Are pixels critically endangered and in need of conservation? If not, don't worry about having too many of them ...
I understand, it’s a personal issue. For my last show in Italy the gallery wanted 20x30” prints. They loved a photo of mine that was 10mp. They insisted on 20x30” and I tried to insist it be smaller. They just decided to use a different photo instead. If I had my way always, I’d have no problem with small prints. But sometimes others díctate these choices. It’s expected that digital looks clear even up close. So, now I use 24mp or more.
It's a balancing act, for sure. More pixels is not without its cost in computing requirements, but in general—for shooting and editing—having more is a good situation. Not so much if you are trying to capture and send finished work directly out of camera, in some circumstances, but most cameras allow the in-camera JPEG engine to be scaled to less than 100% output resolution.

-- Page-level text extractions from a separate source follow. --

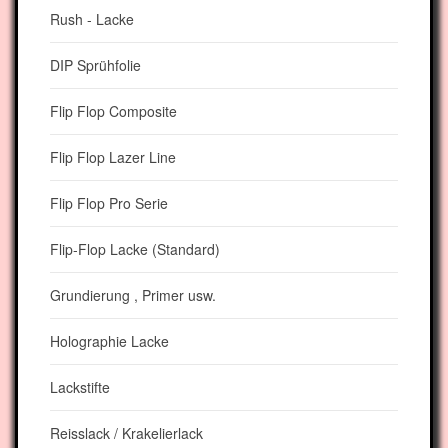
Rush - Lacke
DIP Sprühfolie
Flip Flop Composite
Flip Flop Lazer Line
Flip Flop Pro Serie
Flip-Flop Lacke (Standard)
Grundierung , Primer usw.
Holographie Lacke
Lackstifte
Reisslack / Krakelierlack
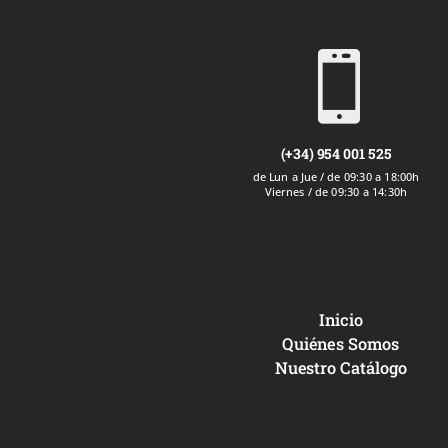

(+34) 954 001 525
de Lun a Jue / de 09:30 a 18:00h
Viernes / de 09:30 a 14:30h
Inicio
Quiénes Somos
Nuestro Catálogo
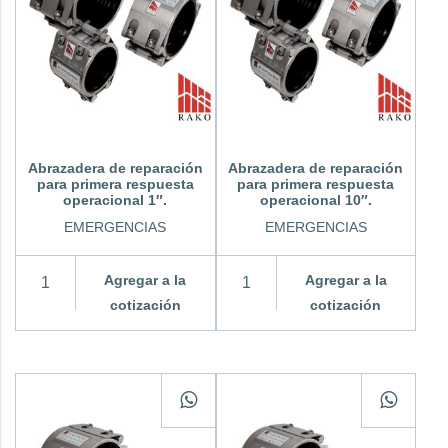
Abrazadera de reparación
Abrazadera de reparación
para primera respuesta
para primera respuesta
operacional 1″.
operacional 10″.
EMERGENCIAS
EMERGENCIAS
Agregar a la
Agregar a la
cotización
cotización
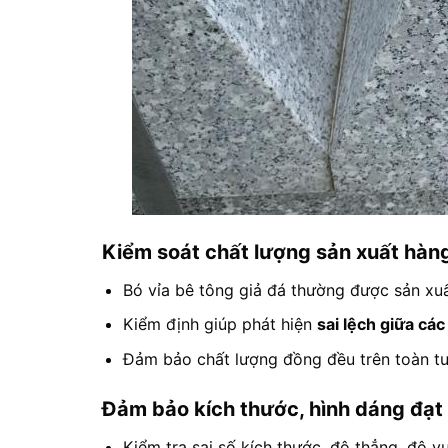
Kiểm soát chất lượng sản xuất hàng
Bó vỉa bê tông giả đá thường được sản xuấ
Kiểm định giúp phát hiện
sai lệch giữa các
Đảm bảo chất lượng đồng đều trên toàn tu
Đảm bảo kích thước, hình dáng đạt
Kiểm tra sai số kích thước, độ thẳng, độ 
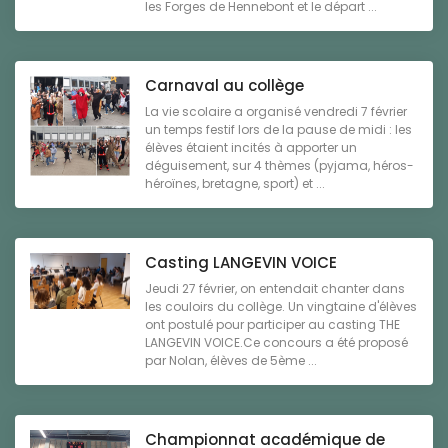
les Forges de Hennebont et le départ ...
Carnaval au collège
La vie scolaire a organisé vendredi 7 février
un temps festif lors de la pause de midi : les
élèves étaient incités à apporter un
déguisement, sur 4 thèmes (pyjama, héros-
héroïnes, bretagne, sport) et ...
Casting LANGEVIN VOICE
Jeudi 27 février, on entendait chanter dans
les couloirs du collège. Un vingtaine d'élèves
ont postulé pour participer au casting THE
LANGEVIN VOICE.Ce concours a été proposé
par Nolan, élèves de 5ème ...
Championnat académique de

Two of my favorite exhibition winners were made with the 5Mpixel Olympus E-1 and printed to 20x24" image area after upscaling to double resolution. They're perfectly sharp and several copies sold at the gallery.
...
I worry about people getting wound up and into debt because they think they don't have enough pixels etc and buying more when, in reality, they already have too much. ..
...
PS For Godfrey, years ago when the Olympus E-1 appeared I saw and was very impressed by demo prints the rep. had and scrounged a couple and a huge fat book from him. I guess they were done on their posh P-400(?) printer.
Not to sound callous, but I don't worry much about what other people do with their money or lack of it. Doing photography is never a life essential, it's an artistic pastime or a business that you garner a living from. If a pastime, it's up to an individual to manage their luxury expenditures for themself; if a business, well, you better figure out how to make whatever angle you're approaching it from profitable.
I never had one of those printers. I did all my exhibition and for sale printing for years and years on an Epson 2400, and replaced that after 11 years with an Epson P600. They did/do excellent work.
One of the early Olympus Visionary pros (can't recall his name just at the moment... sheesh, a sure sign I'm getting to be ancient!) demonstrated some of his rendering/printing techniques at a workshop I attended in 2005-2006, using the 5Mpixel images out of the Olympus E-1 to make HUGE 48 inch and larger prints for exhibition. Brilliant work! I've used those techniques myself ever since, although I'm generally not inclined to making such large prints.
Talk of what we get delivered in pixels is all very well but do we really need them all?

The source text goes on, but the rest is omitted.